Correlation Between CK Hutchison and Marubeni
Can any of the company-specific risk be diversified away by investing in both CK Hutchison and Marubeni at the same time? Although using a correlation coefficient on its own may not help to predict future stock returns, this module helps to understand the diversifiable risk of combining CK Hutchison and Marubeni into the same portfolio, which is an essential part of the fundamental portfolio management process.
By analyzing existing cross correlation between CK Hutchison Holdings and Marubeni, you can compare the effects of market volatilities on CK Hutchison and Marubeni and check how they will diversify away market risk if combined in the same portfolio for a given time horizon. You can also utilize pair trading strategies of matching a long position in CK Hutchison with a short position of Marubeni. Check out your portfolio center.

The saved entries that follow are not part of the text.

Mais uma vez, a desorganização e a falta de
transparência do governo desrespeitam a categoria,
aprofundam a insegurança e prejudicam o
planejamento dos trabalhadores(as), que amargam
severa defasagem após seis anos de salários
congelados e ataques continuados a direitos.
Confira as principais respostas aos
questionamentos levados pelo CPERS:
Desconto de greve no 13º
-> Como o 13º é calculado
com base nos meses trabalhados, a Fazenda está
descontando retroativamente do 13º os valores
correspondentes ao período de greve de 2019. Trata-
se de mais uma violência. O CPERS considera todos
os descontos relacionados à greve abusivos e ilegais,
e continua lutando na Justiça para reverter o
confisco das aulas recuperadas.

Please also check ongoing floating volatility patterns of CK Hutchison and Marubeni.
Diversification Opportunities for CK Hutchison and Marubeni
0.21 | Correlation Coefficient |
Modest diversification
The 3 months correlation between CKHUF and Marubeni is 0.21. Overlapping area represents the amount of risk that can be diversified away by holding CK Hutchison Holdings and Marubeni in the same portfolio, assuming nothing else is changed. The correlation between historical prices or returns on Marubeni and CK Hutchison is a relative statistical measure of the degree to which these equity instruments tend to move together. The correlation coefficient measures the extent to which returns on CK Hutchison Holdings are associated (or correlated) with Marubeni. Values of the correlation coefficient range from -1 to +1, where. The correlation of zero (0) is possible when the price movement of Marubeni has no effect on the direction of CK Hutchison i.e., CK Hutchison and Marubeni go up and down completely randomly.

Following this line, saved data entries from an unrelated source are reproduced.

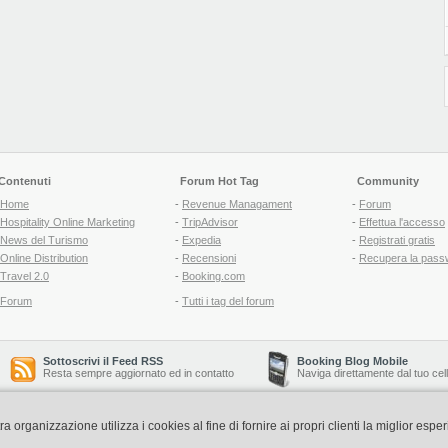
Contenuti
Forum Hot Tag
Community
Home
-
Revenue Managament
-
Forum
Hospitality Online Marketing
-
TripAdvisor
-
Effettua l'accesso
News del Turismo
-
Expedia
-
Registrati gratis
Online Distribution
-
Recensioni
-
Recupera la pass
Travel 2.0
-
Booking.com
Forum
-
Tutti i tag del forum
Sottoscrivi il Feed RSS
Booking Blog Mobile
Resta sempre aggiornato ed in contatto
Naviga direttamente dal tuo cel
organizzazione utilizza i cookies al fine di fornire ai propri clienti la miglior espe
Copyright © 2006-2026 QNT S.r.l. Socio Unico -
www.qnt.it
P.iva: 02333620488 -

Pair Corralation between CK Hutchison and Marubeni
Assuming the 90 days horizon CK Hutchison is expected to generate 6.28 times less return on investment than Marubeni. In addition to that, CK Hutchison is 1.35 times more volatile than Marubeni. It trades about 0.02 of its total potential returns per unit of risk. Marubeni is currently generating about 0.14 per unit of volatility. If you would invest 1,530 in Marubeni on March 4, 2025 and sell it today you would earn a total of 454.00 from holding Marubeni or generate 29.67% return on investment over 90 days.

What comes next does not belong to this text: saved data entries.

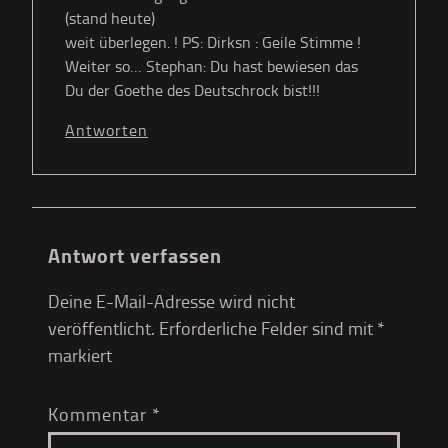
(stand heute)
weit überlegen. ! PS: Dirksn : Geile Stimme !
Weiter so… Stephan: Du hast bewiesen das
Du der Goethe des Deutschrock bist!!!
Antworten
Antwort verfassen
Deine E-Mail-Adresse wird nicht
veröffentlicht.
Erforderliche Felder sind mit
*
markiert
Kommentar
*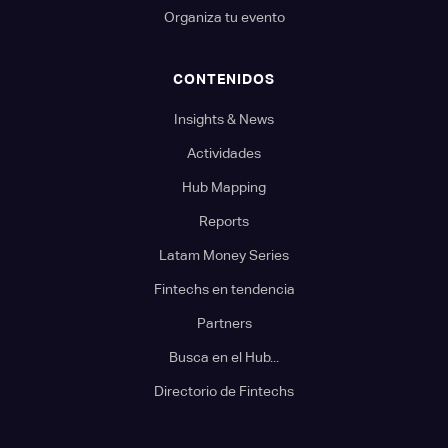
Organiza tu evento
CONTENIDOS
Insights & News
Actividades
Hub Mapping
Reports
Latam Money Series
Fintechs en tendencia
Partners
Busca en el Hub...
Directorio de Fintechs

Time Period | 3 Months [change] |
Direction | Moves Together |
Strength | Very Weak |
Accuracy | 98.41% |
Values | Daily Returns |
CK Hutchison Holdings vs. Marubeni
Performance |
Timeline |
CK Hutchison Holdings |
Marubeni |
CK Hutchison and Marubeni Volatility Contrast
Predicted Return Density |
Returns |
Pair Trading with CK Hutchison and Marubeni
The main advantage of trading using opposite CK Hutchison and Marubeni positions is that it hedges away some unsystematic risk. Because of two separate transactions, even if CK Hutchison position performs unexpectedly, Marubeni can make up some of the losses. Pair trading also minimizes risk from directional movements in the market. For example, if an entire industry or sector drops because of unexpected headlines, the short position in Marubeni will offset losses from the drop in Marubeni's long position.CK Hutchison vs. Jardine Cycle Carriage | CK Hutchison vs. CK Hutchison Holdings | CK Hutchison vs. 3M Company | CK Hutchison vs. Swire Pacific Ltd |
Marubeni vs. Marubeni Corp ADR | Marubeni vs. Mitsubishi Corp | Marubeni vs. Sumitomo Corp ADR | Marubeni vs. Itochu Corp ADR |
Check out your portfolio center.Note that this page's information should be used as a complementary analysis to find the right mix of equity instruments to add to your existing portfolios or create a brand new portfolio. You can also try the Portfolio Suggestion module to get suggestions outside of your existing asset allocation including your own model portfolios.